[How to complete this task] Look for the line with "What elements are"; please transcribe it and every later line in the entries exactly, up to the end, leaving pictures out.

[Records for this task]

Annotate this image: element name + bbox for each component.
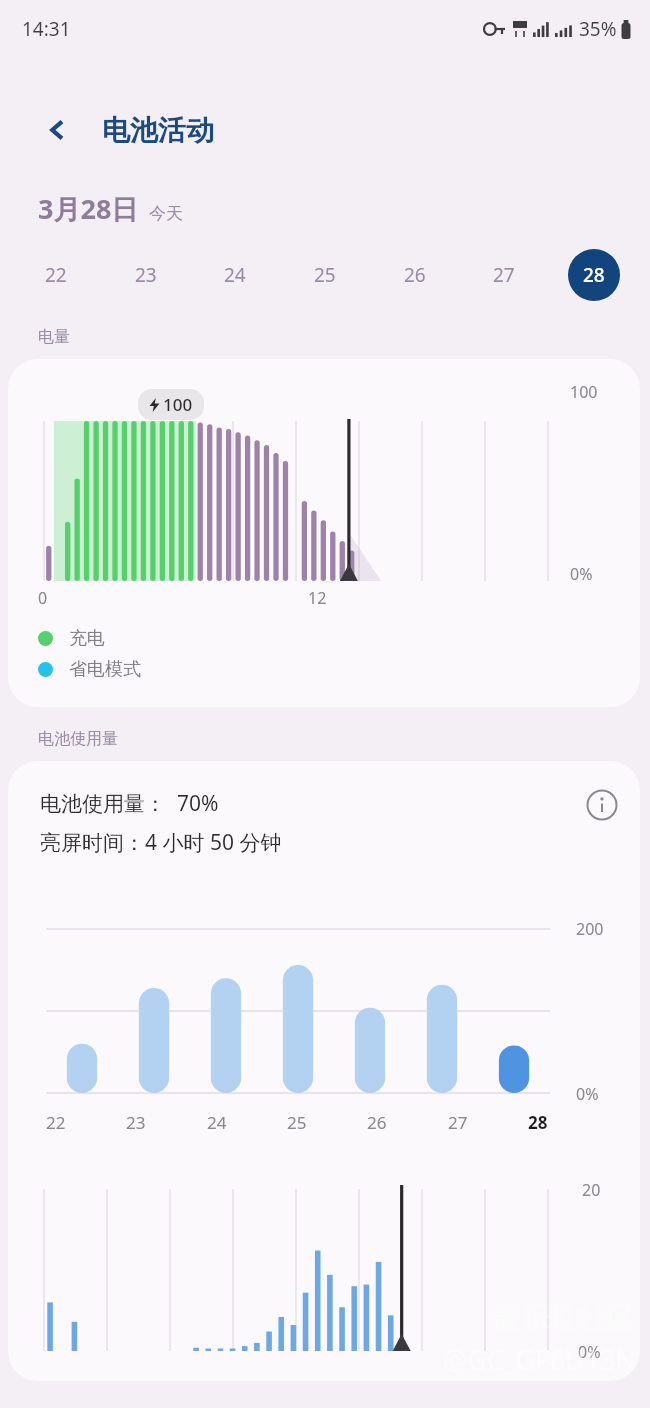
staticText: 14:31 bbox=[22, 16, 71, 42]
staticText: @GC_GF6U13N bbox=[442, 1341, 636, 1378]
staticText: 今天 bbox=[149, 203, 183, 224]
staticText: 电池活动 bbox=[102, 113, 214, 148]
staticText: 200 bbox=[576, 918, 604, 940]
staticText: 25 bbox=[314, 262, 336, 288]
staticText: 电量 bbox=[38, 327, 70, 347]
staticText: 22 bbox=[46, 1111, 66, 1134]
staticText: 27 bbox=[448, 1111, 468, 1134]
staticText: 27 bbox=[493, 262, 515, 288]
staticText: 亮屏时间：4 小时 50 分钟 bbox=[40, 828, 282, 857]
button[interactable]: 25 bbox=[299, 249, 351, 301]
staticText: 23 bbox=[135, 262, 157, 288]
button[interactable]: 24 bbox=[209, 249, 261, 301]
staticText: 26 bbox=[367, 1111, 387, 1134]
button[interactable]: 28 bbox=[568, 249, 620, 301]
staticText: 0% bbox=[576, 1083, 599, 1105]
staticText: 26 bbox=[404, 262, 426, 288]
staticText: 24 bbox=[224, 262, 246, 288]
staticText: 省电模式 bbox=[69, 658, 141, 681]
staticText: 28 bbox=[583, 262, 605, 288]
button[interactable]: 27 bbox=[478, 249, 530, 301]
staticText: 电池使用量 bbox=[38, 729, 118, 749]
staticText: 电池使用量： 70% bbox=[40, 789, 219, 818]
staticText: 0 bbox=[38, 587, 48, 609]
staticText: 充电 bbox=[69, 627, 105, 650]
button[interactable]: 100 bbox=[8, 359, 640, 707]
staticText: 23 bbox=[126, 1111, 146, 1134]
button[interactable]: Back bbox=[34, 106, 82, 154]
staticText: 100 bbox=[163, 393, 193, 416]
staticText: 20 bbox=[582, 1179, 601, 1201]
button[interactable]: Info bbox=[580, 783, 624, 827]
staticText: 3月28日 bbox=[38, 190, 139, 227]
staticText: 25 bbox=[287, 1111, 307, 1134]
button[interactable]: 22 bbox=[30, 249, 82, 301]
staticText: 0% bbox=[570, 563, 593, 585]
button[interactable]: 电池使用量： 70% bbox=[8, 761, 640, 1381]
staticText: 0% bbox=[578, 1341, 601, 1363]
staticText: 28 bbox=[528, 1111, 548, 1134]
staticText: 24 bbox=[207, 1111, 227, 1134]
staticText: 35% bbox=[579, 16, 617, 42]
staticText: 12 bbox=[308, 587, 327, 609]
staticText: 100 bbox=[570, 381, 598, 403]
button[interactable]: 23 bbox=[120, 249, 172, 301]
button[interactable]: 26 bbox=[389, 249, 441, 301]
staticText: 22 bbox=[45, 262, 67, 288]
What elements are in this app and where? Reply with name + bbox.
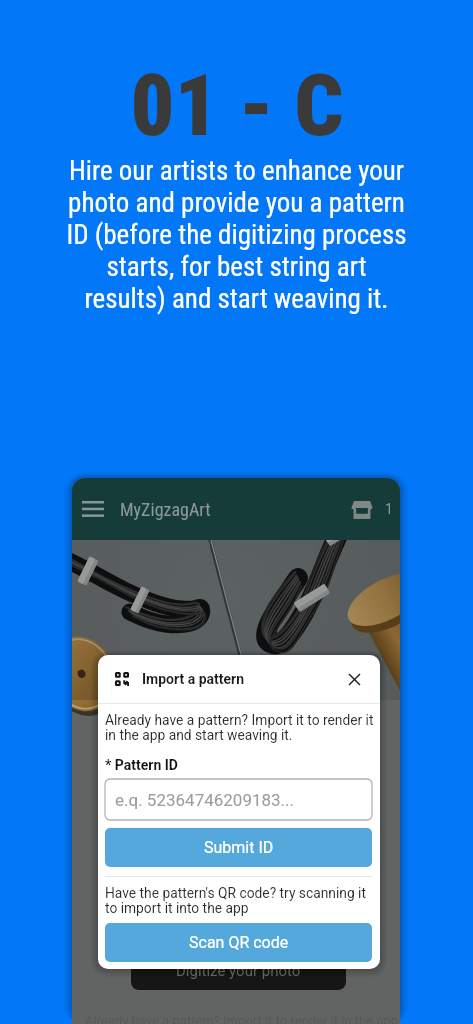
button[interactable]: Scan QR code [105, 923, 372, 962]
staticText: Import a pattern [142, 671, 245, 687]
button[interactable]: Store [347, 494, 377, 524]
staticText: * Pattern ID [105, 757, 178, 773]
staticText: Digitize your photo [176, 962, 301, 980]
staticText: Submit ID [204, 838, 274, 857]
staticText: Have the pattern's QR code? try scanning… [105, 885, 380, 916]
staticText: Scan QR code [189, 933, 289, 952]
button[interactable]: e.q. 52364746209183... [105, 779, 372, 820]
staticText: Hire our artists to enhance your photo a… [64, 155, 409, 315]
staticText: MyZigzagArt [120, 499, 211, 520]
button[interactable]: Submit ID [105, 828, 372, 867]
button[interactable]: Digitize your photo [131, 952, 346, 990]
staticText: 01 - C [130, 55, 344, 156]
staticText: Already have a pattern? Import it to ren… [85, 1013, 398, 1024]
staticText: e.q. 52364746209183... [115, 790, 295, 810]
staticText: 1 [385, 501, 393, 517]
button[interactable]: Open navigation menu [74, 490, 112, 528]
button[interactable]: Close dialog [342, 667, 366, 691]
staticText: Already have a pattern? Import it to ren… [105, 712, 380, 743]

[Output of the task]
What elements are in this app and where? Reply with name + bbox.
button[interactable]: Scan QR code [105, 923, 372, 962]
staticText: Import a pattern [142, 671, 245, 687]
button[interactable]: Store [347, 494, 377, 524]
staticText: * Pattern ID [105, 757, 178, 773]
staticText: Digitize your photo [176, 962, 301, 980]
staticText: Submit ID [204, 838, 274, 857]
staticText: Have the pattern's QR code? try scanning… [105, 885, 380, 916]
staticText: Scan QR code [189, 933, 289, 952]
button[interactable]: e.q. 52364746209183... [105, 779, 372, 820]
staticText: Hire our artists to enhance your photo a… [64, 155, 409, 315]
staticText: MyZigzagArt [120, 499, 211, 520]
button[interactable]: Submit ID [105, 828, 372, 867]
button[interactable]: Digitize your photo [131, 952, 346, 990]
staticText: 01 - C [130, 55, 344, 156]
staticText: Already have a pattern? Import it to ren… [85, 1013, 398, 1024]
staticText: e.q. 52364746209183... [115, 790, 295, 810]
staticText: 1 [385, 501, 393, 517]
button[interactable]: Open navigation menu [74, 490, 112, 528]
button[interactable]: Close dialog [342, 667, 366, 691]
staticText: Already have a pattern? Import it to ren… [105, 712, 380, 743]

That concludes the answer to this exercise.